GCP Service Account Logged In From New Source
This alert occurs when Lacework detects a service account has logged in from a new source for the first time.
Why this Alert is Important
Service accounts are used by applications and processes to access GCP resources. If a service account is accessed from a new source that hasn't been previously authorized, it could mean that an attacker has gained access to the credentials and is attempting to use them to gain unauthorized access to GCP resources.
Investigation
If you suspect that a service account in your GCP project has been compromised, consider the following steps for your investigation:
- Check the audit logs for when the service account was accessed, what actions were performed, and from which IP address or source. You can use Cloud Logging to view your audit logs and search for any suspicious activity related to the service account.
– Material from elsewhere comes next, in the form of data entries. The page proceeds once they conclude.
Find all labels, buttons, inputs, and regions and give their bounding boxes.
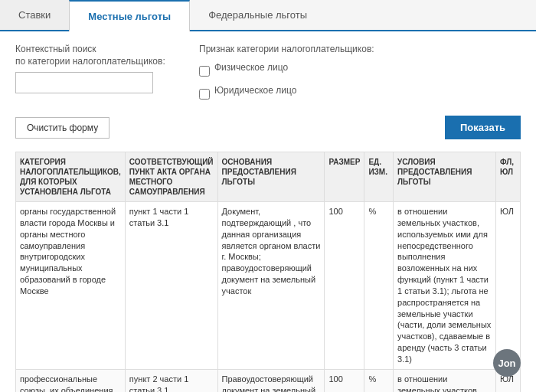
cell-conditions: в отношении земельных участков, предоста… xyxy=(394,369,496,392)
col-header-size: РАЗМЕР xyxy=(325,152,364,202)
col-header-fl: ФЛ, ЮЛ xyxy=(496,152,521,202)
cell-basis: Документ, подтверждающий , что данная ор… xyxy=(217,202,325,370)
urlico-checkbox[interactable] xyxy=(199,89,210,100)
fizlico-item: Физическое лицо xyxy=(199,62,521,80)
cell-unit: % xyxy=(364,202,394,370)
tab-stavki[interactable]: Ставки xyxy=(0,0,69,30)
cell-category: профессиональные союзы, их объединения (… xyxy=(16,369,126,392)
search-label: Контекстный поискпо категории налогоплат… xyxy=(15,44,168,67)
table-row: органы государственной власти города Мос… xyxy=(16,202,521,370)
search-input[interactable] xyxy=(15,72,153,93)
cell-conditions: в отношении земельных участков, использу… xyxy=(394,202,496,370)
col-header-conditions: УСЛОВИЯ ПРЕДОСТАВЛЕНИЯ ЛЬГОТЫ xyxy=(394,152,496,202)
cell-basis: Правоудостоверяющий документ на земельны… xyxy=(217,369,325,392)
tabs-container: Ставки Местные льготы Федеральные льготы xyxy=(0,0,536,31)
table-row: профессиональные союзы, их объединения (… xyxy=(16,369,521,392)
category-section: Признак категории налогоплательщиков: Фи… xyxy=(199,44,521,103)
col-header-act: СООТВЕТСТВУЮЩИЙ ПУНКТ АКТА ОРГАНА МЕСТНО… xyxy=(125,152,217,202)
cell-size: 100 xyxy=(325,369,364,392)
col-header-basis: ОСНОВАНИЯ ПРЕДОСТАВЛЕНИЯ ЛЬГОТЫ xyxy=(217,152,325,202)
show-button[interactable]: Показать xyxy=(445,116,521,139)
fizlico-label[interactable]: Физическое лицо xyxy=(214,62,288,73)
urlico-item: Юридическое лицо xyxy=(199,85,521,103)
tab-mestnye[interactable]: Местные льготы xyxy=(69,0,190,31)
table-header-row: КАТЕГОРИЯ НАЛОГОПЛАТЕЛЬЩИКОВ, ДЛЯ КОТОРЫ… xyxy=(16,152,521,202)
tab-bar: Ставки Местные льготы Федеральные льготы xyxy=(0,0,536,31)
button-row: Очистить форму Показать xyxy=(15,116,521,139)
avatar[interactable]: Jon xyxy=(493,349,521,377)
urlico-label[interactable]: Юридическое лицо xyxy=(214,85,296,96)
cell-act: пункт 2 части 1 статьи 3.1 xyxy=(125,369,217,392)
col-header-unit: ЕД. ИЗМ. xyxy=(364,152,394,202)
cell-act: пункт 1 части 1 статьи 3.1 xyxy=(125,202,217,370)
filter-area: Контекстный поискпо категории налогоплат… xyxy=(15,44,521,103)
cell-unit: % xyxy=(364,369,394,392)
cell-size: 100 xyxy=(325,202,364,370)
checkbox-group: Физическое лицо Юридическое лицо xyxy=(199,62,521,103)
fizlico-checkbox[interactable] xyxy=(199,66,210,77)
cell-category: органы государственной власти города Мос… xyxy=(16,202,126,370)
cell-fl-ul: ЮЛ xyxy=(496,202,521,370)
col-header-category: КАТЕГОРИЯ НАЛОГОПЛАТЕЛЬЩИКОВ, ДЛЯ КОТОРЫ… xyxy=(16,152,126,202)
category-label: Признак категории налогоплательщиков: xyxy=(199,44,521,54)
clear-button[interactable]: Очистить форму xyxy=(15,117,109,139)
main-content: Контекстный поискпо категории налогоплат… xyxy=(0,31,536,392)
tab-federalnye[interactable]: Федеральные льготы xyxy=(190,0,325,30)
results-table-container: КАТЕГОРИЯ НАЛОГОПЛАТЕЛЬЩИКОВ, ДЛЯ КОТОРЫ… xyxy=(15,152,521,392)
results-table: КАТЕГОРИЯ НАЛОГОПЛАТЕЛЬЩИКОВ, ДЛЯ КОТОРЫ… xyxy=(15,152,521,392)
search-section: Контекстный поискпо категории налогоплат… xyxy=(15,44,168,93)
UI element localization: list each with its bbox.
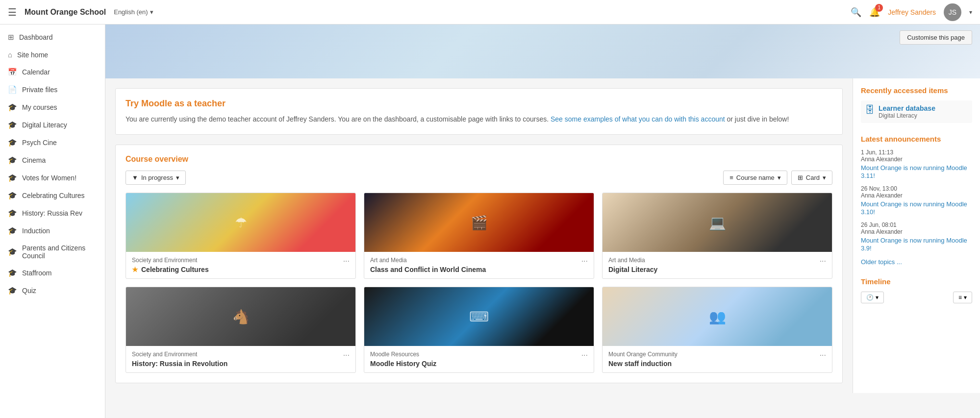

- Review IAM permissions to confirm the service account has only the necessary permissions to perform its intended functions. Check for any unexpected changes to the service account's permissions, such as additional roles or permissions that could indicate that the service account has been compromised.
- Look for any unusual activity related to the service account, such as unexpected API calls, failed authentication attempts, or data exfiltration.
- Disable the service account.
- Investigate the source of the compromise, such as phishing attempts, password leaks, or vulnerabilities in the service account's configuration.
- Reset credentials.
- Monitor for further signs of compromise.
Resolution
After identifying that a service account in GCP has been compromised, it is important to take immediate action to prevent further damage. Here are some steps you can take to resolve the issue:
- Disable the service account. This can be done by going to the IAM & Admin page in the GCP console, locating the compromised service account and clicking Disable.
- If the service account was used to generate access tokens, you should revoke them immediately to prevent further access. You can do this by going to the APIs & Services page in the GCP console, selecting Credentials and then revoking any access tokens associated with the compromised service account. Review the audit logs and any other relevant data to determine how the account was accessed and what actions were taken.
- Reset any affected credentials. If the compromised service account had access to any sensitive data or resources, you should reset any credentials or passwords associated with those resources to prevent further unauthorized access.
- Implement additional security measures such as multi-factor authentication or access controls to prevent similar incidents from happening in the future.
- Monitor for further suspicious activity.